More About Kathleen Creighton


I grew up in the vast farming and ranching country of Central California, with the awe-inspiring Sierras on one side and the desolate beauty of the Mojave Desert on the other. As a little girl I used to spend hours with my elbows propped on the old kitchen table, listening to the tales my grandfather told. He spoke in the spellbinding tradition of a born storyteller, telling of the trials of his pioneering ancestors as they made their way across the Great Plains by covered wagon, and of his own boyhood following the crops back and forth across the San Joaquin Valley from the Sierra foothills to the Pacific Ocean. Papa spoke with an elequence that made the eyes shine and the pulse quicken. He could make you feel as though you were there.

But Papa was an orator, not a writer. On the other hand, my grandmother wrote everything down, no matter how mundane: lists, notes, diaries, letters. I believe that somehow those two gifts combined and got handed on to me, courtesy of my mom--who, incidentally, is the best writer I know.

I discovered my writing gene not long after I learned to read.
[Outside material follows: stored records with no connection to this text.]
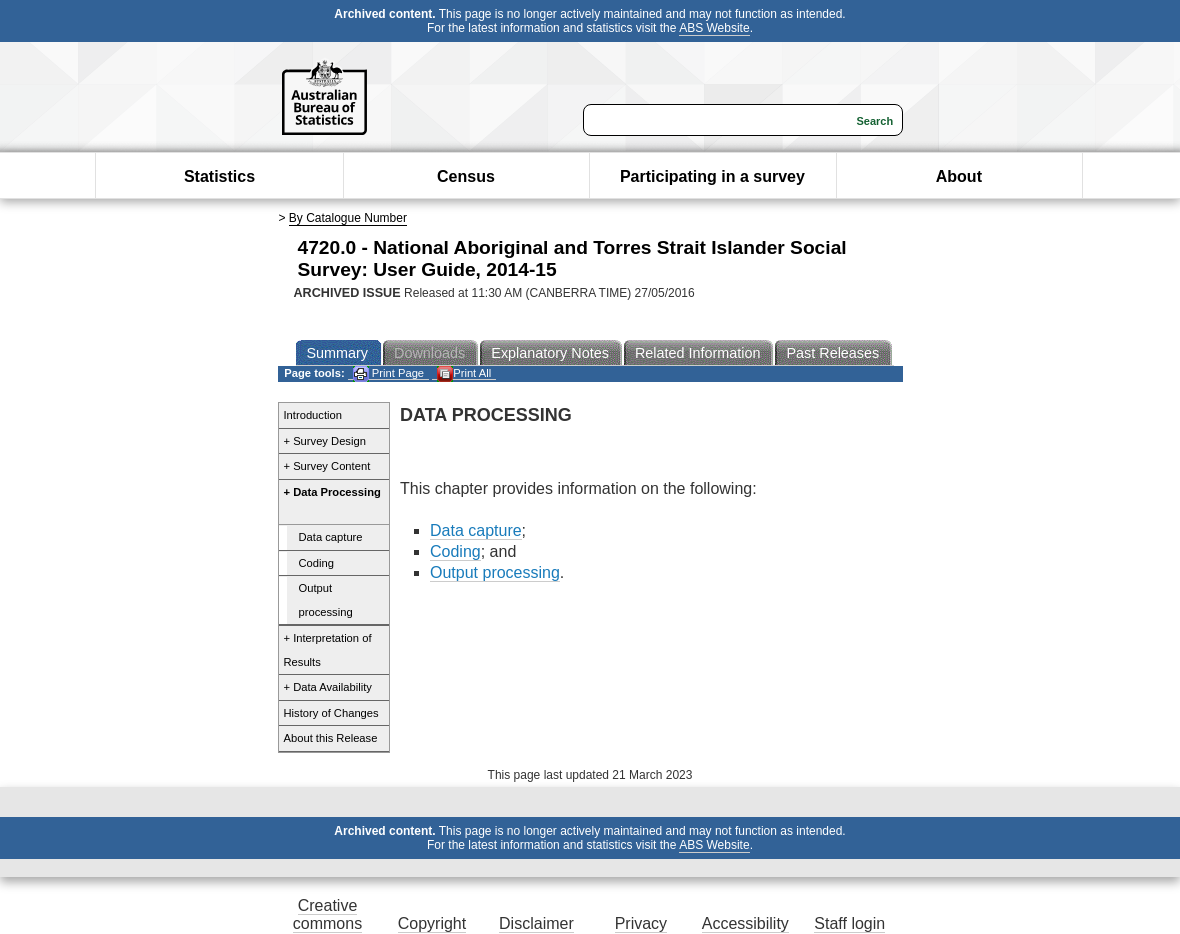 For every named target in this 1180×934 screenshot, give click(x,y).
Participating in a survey (712, 176)
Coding (316, 563)
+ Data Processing (332, 492)
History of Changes (331, 713)
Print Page (388, 373)
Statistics (219, 176)
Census (466, 176)
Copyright (432, 923)
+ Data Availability (328, 687)
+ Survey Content (327, 466)
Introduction (313, 415)
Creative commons (327, 914)
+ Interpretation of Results (328, 650)
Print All (464, 373)
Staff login (849, 923)
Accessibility (745, 923)
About (959, 176)
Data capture (331, 537)
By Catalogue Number (348, 218)
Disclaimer (536, 923)
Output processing (326, 600)
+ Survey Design (325, 441)
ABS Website (714, 28)
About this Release (331, 738)
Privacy (641, 923) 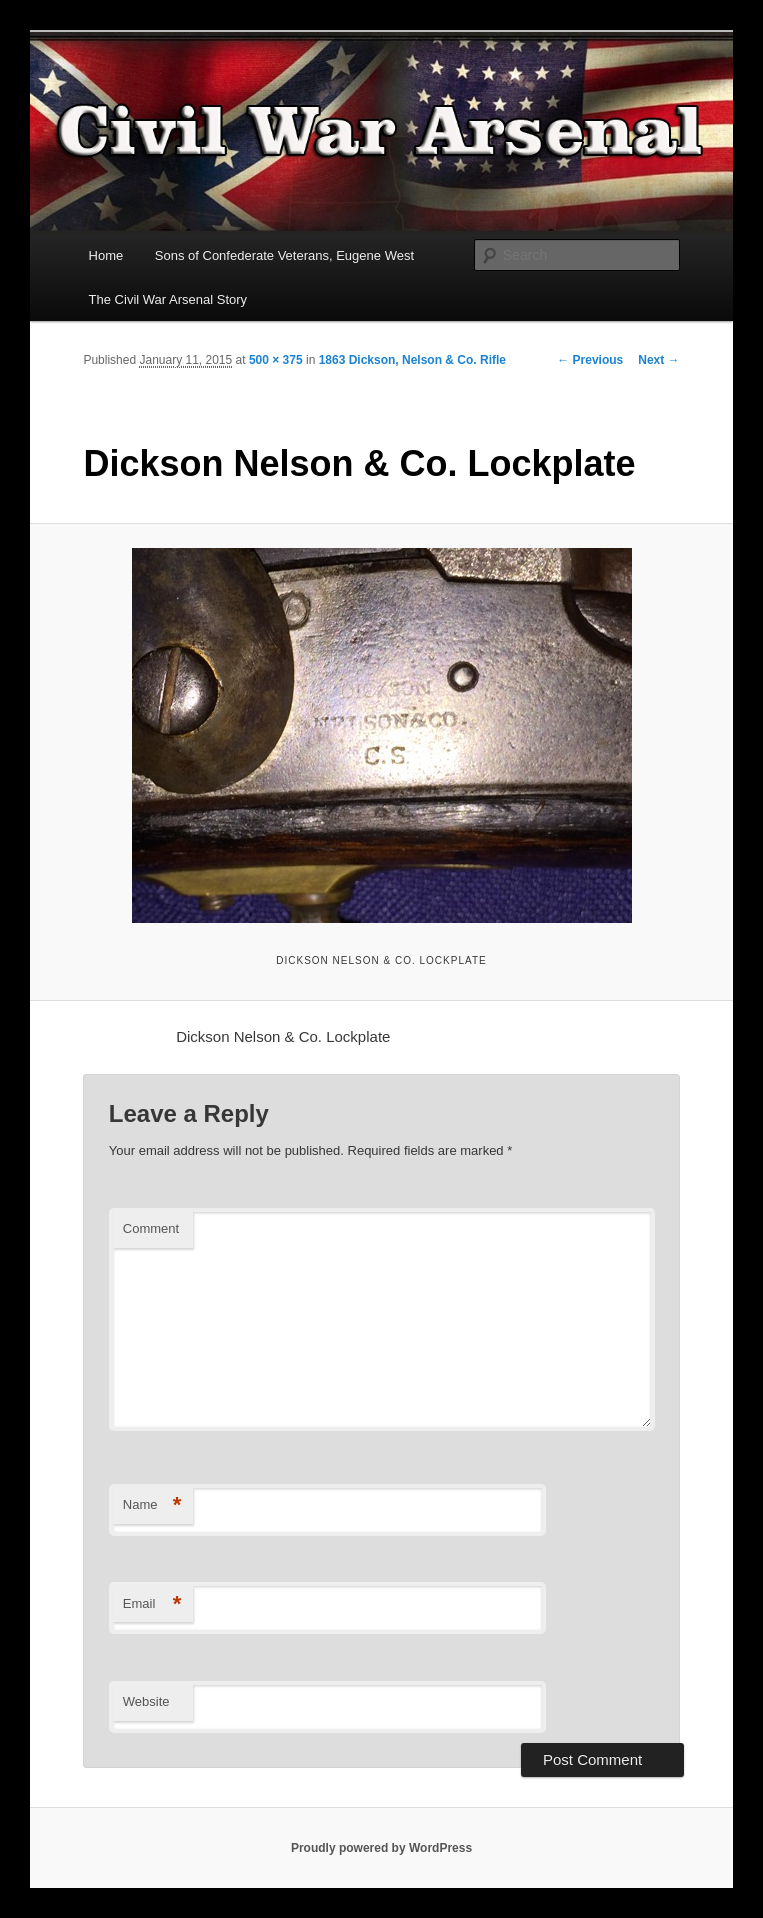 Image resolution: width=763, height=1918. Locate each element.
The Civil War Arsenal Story (168, 299)
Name (152, 1505)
And I wanted to read ALL the time, even though on the farm, reading was a luxury, something you did only after the work was done. And writing--well, that was a normal part of everyday living, but hardly an occupation to which one could reasonably aspire!

Still, I had to try. I sold my first story while still in my teens, but it was more than twenty years, after marriage and four children, before the second. Now, after more than twenty-five published novels, a TV movie and numerous honors and awards, I believe I may have proven that it IS possible for a child of the farms, mountains and deserts to become a successful writer.

I would like to share with you this favorite photo of myself. I believe that of all the pictures of me, this one of a grubby three-year-old making mudpies on a riverbank best reveals the "real" Kathleen. Why? Because whatever I have tackled in my life--whether it's making mudpies or raising kids or writing novels--I tend to plunge in all the way, up to my elbows, up to my eyebrows, with a gleam of joy in my eyes and nothing held back.

And I feel I have something to say to that child, and to the child who lives in all of us, which is that, risky though it may seem, allowing ourselves to love and be loved is essential, not just to happiness, but to life.